Dr Daminda Solangaarachchi, Senior Project Manager, Regional Insights Unit, First Nations Health and Welfare Group, Australian Institute of Health and Welfare
‘Regional Insights for Indigenous Communities (RIFIC): A platform for Indigenous data that empowers decision-making’
• RIFIC is an online data visualisation platform developed by the Australian Institute of Health and Welfare. It serves as a one-stop shop for data and statistics about First Nations Australians, focusing on their health and wellbeing.
• Data is available at the lowest possible geographic level, and varies by underlying source.
• The prototype website was presented to government and in three workshops seeking feedback from key stakeholders, including representatives from Primary Health Networks, Aboriginal Community Controlled Health Organisations, and Empowered Communities.
• RIFIC is a powerful tool for decision-making.
A/Prof Susanna Cramb, Principal Research Fellow, Australian Centre for Health Services Innovation, School of Public Health and Social Work, Queensland University of Technology, Australia
Biostatistician, Jamieson Trauma Institute, Metro North Health, Australia
‘Identifying inequities in trauma care: the Queensland Injury Atlas’

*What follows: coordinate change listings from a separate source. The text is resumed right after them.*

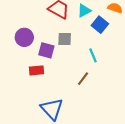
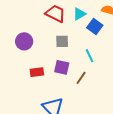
purple square: (46, 50) -> (62, 67), moved

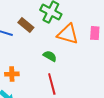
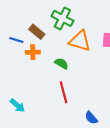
orange cross: (12, 74) -> (33, 52), moved

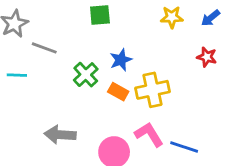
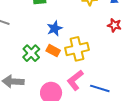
green cross: (86, 75) -> (31, 53), moved
pink L-shape: (149, 134) -> (75, 80), turned -95

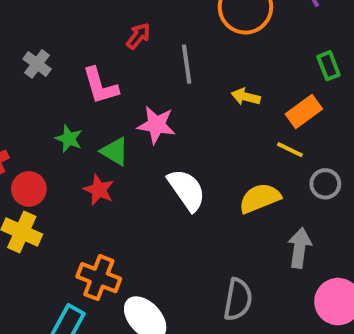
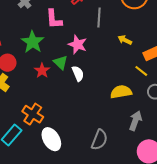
green star: (69, 139) -> (33, 42), size x1.6
green triangle: (115, 151) -> (61, 63), moved
white semicircle: (187, 190) -> (78, 73), moved, size x0.7

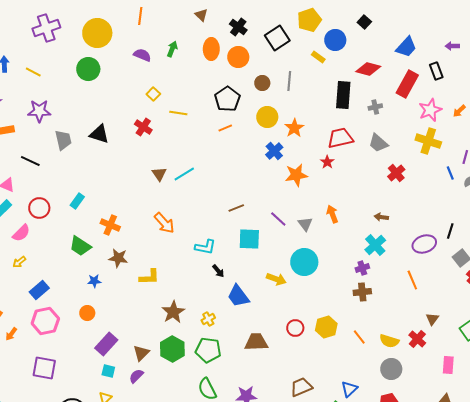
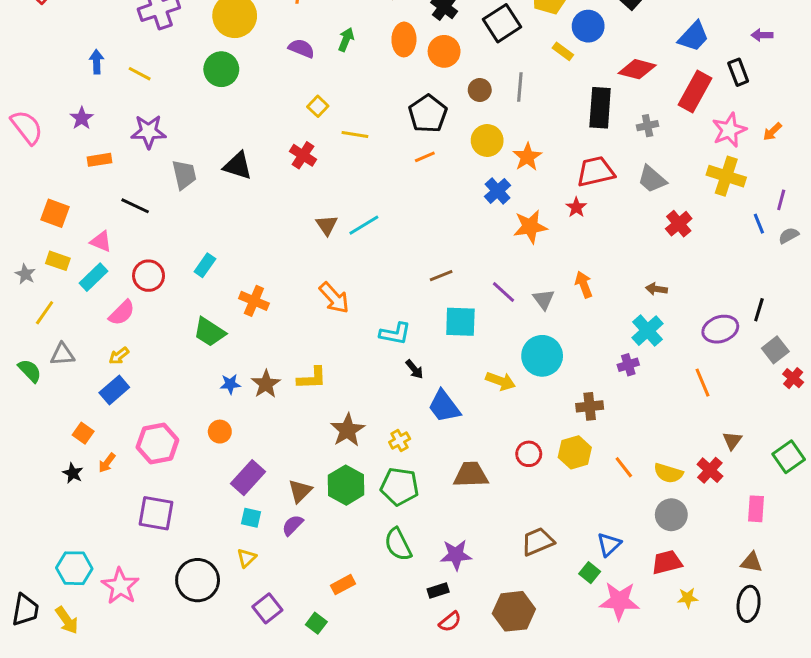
brown star: (118, 258) -> (266, 384), moved, turned 30
blue rectangle: (39, 290) -> (114, 390), moved
brown cross: (362, 292) -> (590, 406), moved

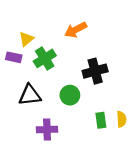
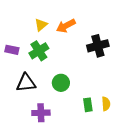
yellow triangle: (26, 39) -> (41, 25), moved
black cross: (95, 71) -> (98, 46), moved

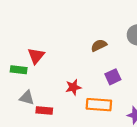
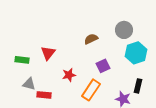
red triangle: (36, 56) -> (48, 53), moved
orange rectangle: (99, 105) -> (91, 90), turned -60

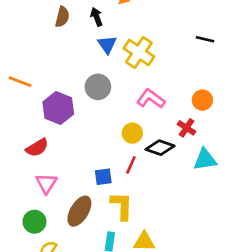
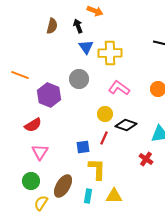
yellow cross: (139, 52) -> (110, 53), turned -35
red cross: (186, 128) -> (146, 159), moved
brown ellipse: (79, 211) -> (63, 186), moved

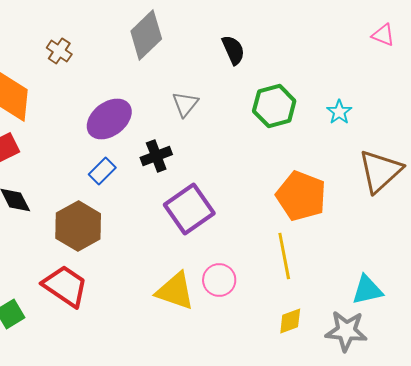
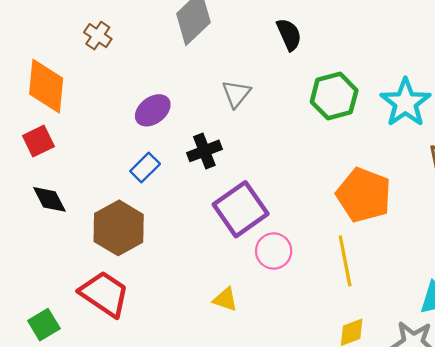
cyan star: (339, 112) -> (405, 103), size x1.8
purple ellipse: (109, 119) -> (153, 110), size x0.7
pink circle: (219, 280) -> (274, 251), moved
yellow triangle: (175, 291) -> (225, 299), size x0.6

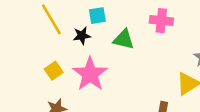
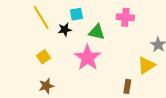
pink star: (90, 74) -> (88, 58), moved

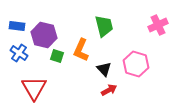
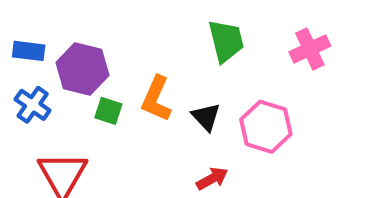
green trapezoid: (104, 26) -> (226, 41), moved
black triangle: (104, 69) -> (206, 117), moved

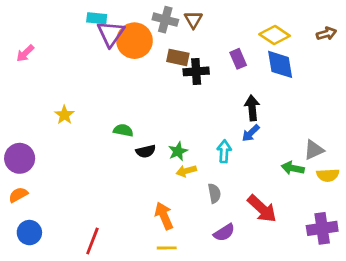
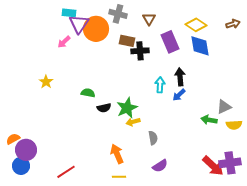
brown triangle: (193, 20) -> (149, 19), moved
pink arrow: (25, 53) -> (64, 42), moved
purple rectangle: (238, 59) -> (170, 42), size x1.5
green star: (178, 151) -> (127, 108), size x1.5
cyan arrow: (224, 151) -> (160, 85), moved
purple circle: (20, 158) -> (26, 150), moved
red arrow: (262, 209) -> (213, 166), moved
red line: (92, 241) -> (66, 172), turned 36

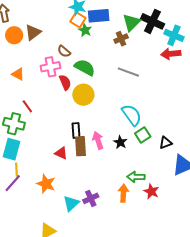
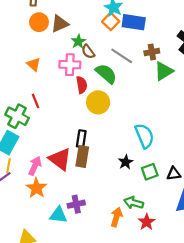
green triangle: (131, 23) -> (164, 71), moved
green star: (85, 30) -> (78, 42), moved
gray line: (128, 72) -> (122, 56), moved
green square: (143, 135) -> (150, 172), moved
pink arrow: (98, 140) -> (35, 166), moved, turned 30
red triangle: (61, 153) -> (60, 159), size x1.6
purple cross: (91, 198) -> (76, 204), moved
cyan triangle: (71, 203) -> (58, 215), turned 36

• The Queensland Injury Atlas aims to comprehensively visualise injury cases and costs across Queensland for clinical and government stakeholders.
• Underpinned by large linked datasets: all Queensland hospital injury admissions were linked to Queensland ambulance, emergency department and insurance compensation scheme data.
• Spatial data included patient residential area, health facility locations, and ambulance pick-up geocoordinates.
• An optimized database schema was developed and rigorously tested for performance, scalability, and reliability. Visualisations used HTML5, CSS3, and JavaScript frameworks like React.
• Information on injuries can be filtered by diagnosis or procedure codes, region, facilities, time point, or patient age, down to the individual patient journey, and is visualised through maps and graphs.
• This resource can aid in planning, auditing care and preventing injuries.
Session chair and panel moderator: A/Prof Helen Thompson, Associate Professor of Statistics, Centre for Data Science, School of Mathematics, Queensland University of Technology, Australia.